The Thai capital Bangkok is experiencing the worst air pollution in a year, prompting authorities there to study the possibility of getting rid of this pollution by rain.

Greenpeace, a non-governmental organization, said that particles with a diameter of less than 2.5 cm and considered to be the most damaging to health, in some areas of the capital, reached 102 micrograms per cubic meter of air.

This figure is significant, as the World Health Organization estimates that the maximum daily exposure level of these particles should not exceed 25 micrograms per cubic meter, according to the French newspaper Le Parisien.

The reason for this large number of suspended particles in the air is the absence of wind and rain, in addition to the high humidity and the presence of air cover above the city prevents the dispersion of pollutants, hence the idea of ​​artificial rain to drop particles suspended in the air.

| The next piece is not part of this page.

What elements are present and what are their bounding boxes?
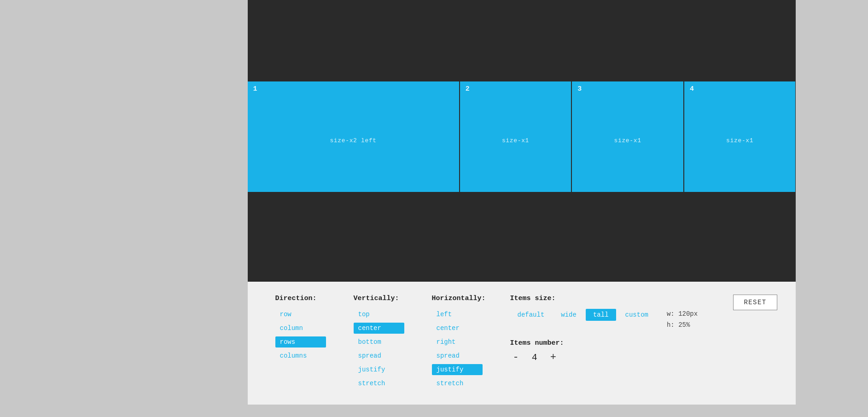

The technology, developed in the United States in 1946 and used regularly in Russia and China, is based on injecting crystalline particles into clouds (mostly silver iodine crystals) to collect water droplets around the crystals and eventually fall.

The Director-General of the Pollution Control Department, Paralong Dumongthai, played down the danger that the expected rain on Tuesday would cause any disasters, noting that schools in the city were still open.

Pollution in Bangkok has become a recurring phenomenon. In the past winter, pollution continued from the end of December to the end of February.

The Green Peace activists were handed over in late February 2018 to the junta symbolically, a glass watch full of Bangkok's polluted air.